- _YOUR GOAL_
Go through the entries below and copy every line that holds the word "không".

- _Transcribed page contents_

Start of Block

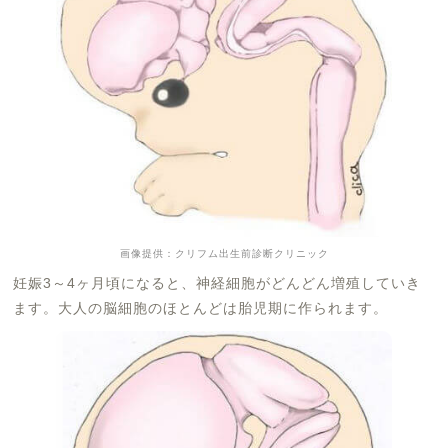
画像提供：クリフム出生前診断クリニック
妊娠3～4ヶ月頃になると、神経細胞がどんどん増殖していき
ます。大人の脳細胞のほとんどは胎児期に作られます。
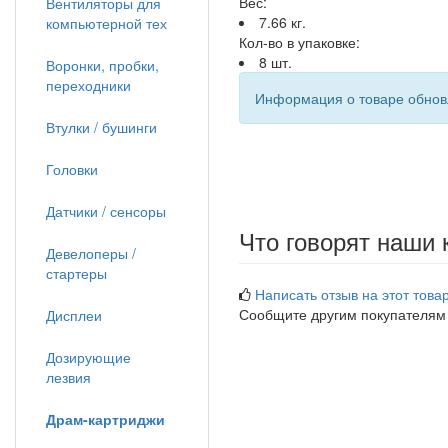
Вес:
Вентиляторы для
7.66 кг.
компьютерной тех
Кол-во в упаковке:
8 шт.
Воронки, пробки,
переходники
Информация о товаре обновл
Втулки / бушинги
Головки
Датчики / сенсоры
Что говорят наши 
Девелоперы /
стартеры
Написать отзыв на этот товар
Сообщите другим покупателям
Дисплеи
Дозирующие
лезвия
Драм-картриджи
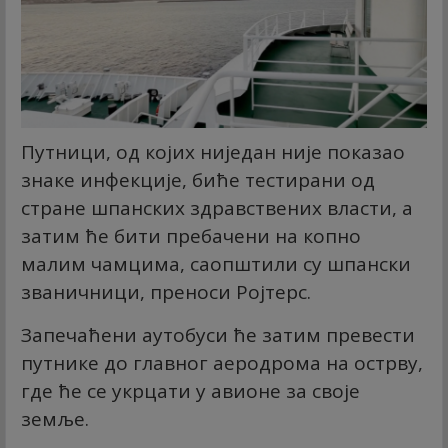
Путници, од којих ниједан није показао
знаке инфекције, биће тестирани од
стране шпанских здравствених власти, а
затим ће бити пребачени на копно
малим чамцима, саопштили су шпански
званичници, преноси Ројтерс.
Запечаћени аутобуси ће затим превести
путнике до главног аеродрома на острву,
где ће се укрцати у авионе за своје
земље.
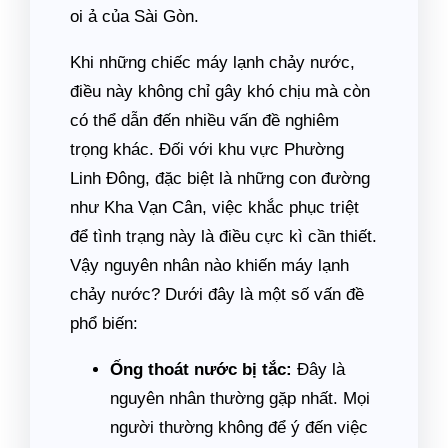
oi ả của Sài Gòn.
Khi những chiếc máy lạnh chảy nước,
điều này không chỉ gây khó chịu mà còn
có thể dẫn đến nhiều vấn đề nghiêm
trọng khác. Đối với khu vực Phường
Linh Đông, đặc biệt là những con đường
như Kha Vạn Cân, việc khắc phục triệt
để tình trạng này là điều cực kì cần thiết.
Vậy nguyên nhân nào khiến máy lạnh
chảy nước? Dưới đây là một số vấn đề
phổ biến:
Ống thoát nước bị tắc:
Đây là
nguyên nhân thường gặp nhất. Mọi
người thường không để ý đến việc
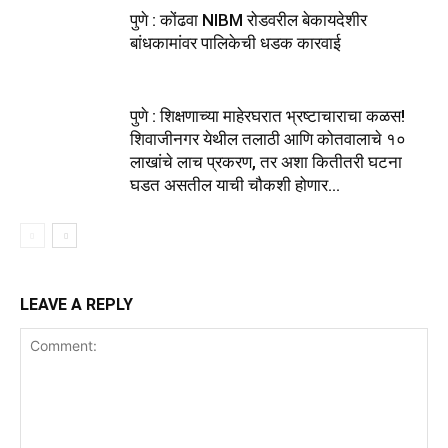
पुणे : कोंढवा NIBM रोडवरील बेकायदेशीर
बांधकामांवर पालिकेची धडक कारवाई
पुणे : शिक्षणाच्या माहेरघरात भ्रष्टाचाराचा कळस!
शिवाजीनगर येथील तलाठी आणि कोतवालाचे १०
लाखांचे लाच प्रकरण, तर अशा कितीतरी घटना
घडत असतील याची चौकशी होणार...
LEAVE A REPLY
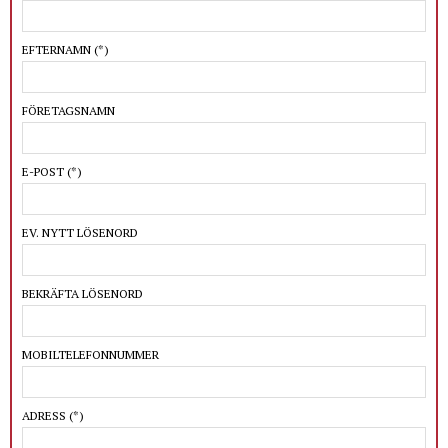
EFTERNAMN
(*)
FÖRETAGSNAMN
E-POST
(*)
EV. NYTT LÖSENORD
BEKRÄFTA LÖSENORD
MOBILTELEFONNUMMER
ADRESS
(*)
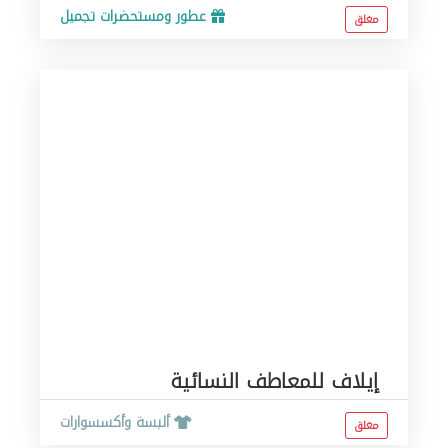
عطور ومستحضرات تجميل
مغلق
إيلاف للمعاطف النسائية
ألبسة وأكسسوارات
مغلق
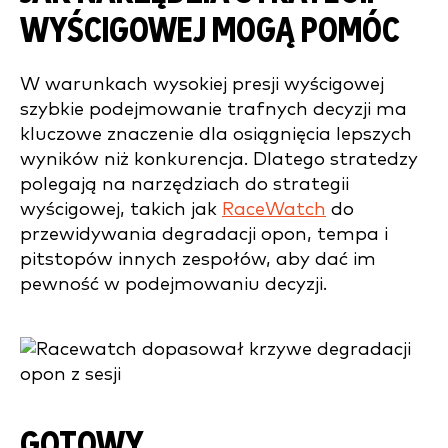
WYŚCIGOWEJ MOGĄ POMÓC
W warunkach wysokiej presji wyścigowej
szybkie podejmowanie trafnych decyzji ma
kluczowe znaczenie dla osiągnięcia lepszych
wyników niż konkurencja. Dlatego stratedzy
polegają na narzędziach do strategii
wyścigowej, takich jak
RaceWatch
do
przewidywania degradacji opon, tempa i
pitstopów innych zespołów, aby dać im
pewność w podejmowaniu decyzji.
GOTOWY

End of Block

- _TASK RESULT_
điều này không chỉ gây khó chịu mà còn
người thường không để ý đến việc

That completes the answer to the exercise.